C’est un vrai plaisir, ajouta Jules, de voir nos canadiennes, toujours si gaies, préparer ces repas improvisés : de les voir toujours sur un pied ou sur l’autre tout en fredonnant une chanson, ou se mêlant à la conversation, courir de la table qu’elles dressent à leurs viandes qui menacent de brûler, et, dans un tour de main remédier à tout ; de voir Josephte s’asseoir avec les convives, se lever vingt fois pendant le repas s’il est nécessaire pour les servir, chanter sa chanson, et finir par s’amuser autant que les autres (h).

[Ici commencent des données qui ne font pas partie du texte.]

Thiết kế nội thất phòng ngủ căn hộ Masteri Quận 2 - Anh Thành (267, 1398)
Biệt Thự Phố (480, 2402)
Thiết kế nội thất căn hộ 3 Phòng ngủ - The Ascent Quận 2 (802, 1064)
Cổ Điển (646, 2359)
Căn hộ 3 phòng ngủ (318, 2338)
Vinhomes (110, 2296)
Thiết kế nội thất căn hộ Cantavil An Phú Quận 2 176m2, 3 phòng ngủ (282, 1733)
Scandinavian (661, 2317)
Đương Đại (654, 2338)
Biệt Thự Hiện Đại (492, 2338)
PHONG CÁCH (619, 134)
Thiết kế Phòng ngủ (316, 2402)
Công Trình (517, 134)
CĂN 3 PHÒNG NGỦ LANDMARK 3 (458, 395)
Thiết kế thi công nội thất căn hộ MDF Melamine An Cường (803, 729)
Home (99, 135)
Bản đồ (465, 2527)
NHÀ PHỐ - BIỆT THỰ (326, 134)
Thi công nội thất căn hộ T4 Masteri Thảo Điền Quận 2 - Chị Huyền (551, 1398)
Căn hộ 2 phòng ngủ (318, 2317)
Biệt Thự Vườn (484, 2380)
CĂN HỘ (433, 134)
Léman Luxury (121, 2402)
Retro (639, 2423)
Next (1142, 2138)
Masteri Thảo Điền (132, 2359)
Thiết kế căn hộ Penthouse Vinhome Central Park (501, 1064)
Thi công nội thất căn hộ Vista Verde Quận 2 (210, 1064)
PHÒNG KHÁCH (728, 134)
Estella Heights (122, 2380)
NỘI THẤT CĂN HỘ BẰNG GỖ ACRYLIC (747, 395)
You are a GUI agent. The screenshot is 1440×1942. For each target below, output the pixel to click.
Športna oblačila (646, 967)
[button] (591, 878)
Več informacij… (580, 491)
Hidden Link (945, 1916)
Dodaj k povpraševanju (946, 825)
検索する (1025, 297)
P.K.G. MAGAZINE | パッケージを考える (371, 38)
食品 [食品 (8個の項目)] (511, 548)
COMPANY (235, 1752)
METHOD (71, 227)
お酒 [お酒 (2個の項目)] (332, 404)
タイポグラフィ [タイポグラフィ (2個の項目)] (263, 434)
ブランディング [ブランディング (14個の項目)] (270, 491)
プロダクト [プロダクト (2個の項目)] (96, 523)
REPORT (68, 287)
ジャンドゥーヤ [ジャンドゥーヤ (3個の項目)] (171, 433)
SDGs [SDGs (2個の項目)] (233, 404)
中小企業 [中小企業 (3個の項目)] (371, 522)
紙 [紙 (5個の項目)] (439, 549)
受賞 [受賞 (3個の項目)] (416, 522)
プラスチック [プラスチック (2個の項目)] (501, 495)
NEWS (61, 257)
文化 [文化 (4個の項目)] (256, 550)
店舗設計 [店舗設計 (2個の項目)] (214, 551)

Tu me diras, sans doute, que ces viandes réchauffées perdent beaucoup de leur acabit ; d’accord, pour nous qui sommes habitués à vivre d’une manière différente ; mais comme l’habitude est une seconde nature, nos habitants n’y regardent pas de si près ; et comme leur goût n’est pas vicié comme le nôtre, je suis certain que leurs repas, arrosés de quelques coups d’eau-de-vie, ne leur laissent rien à envier du côté de la bonne chère. Mais comme nous aurons à revenir sur ce sujet, allons maintenant rejoindre mes parents qui doivent déjà s’impatienter de notre absence, que je considère comme autant de temps dérobé à leur tendresse. J’ai cru te faire plaisir en t’initiant davantage à nos mœurs canadiennes de la campagne, que tu n’as jamais visitée pendant l’hiver.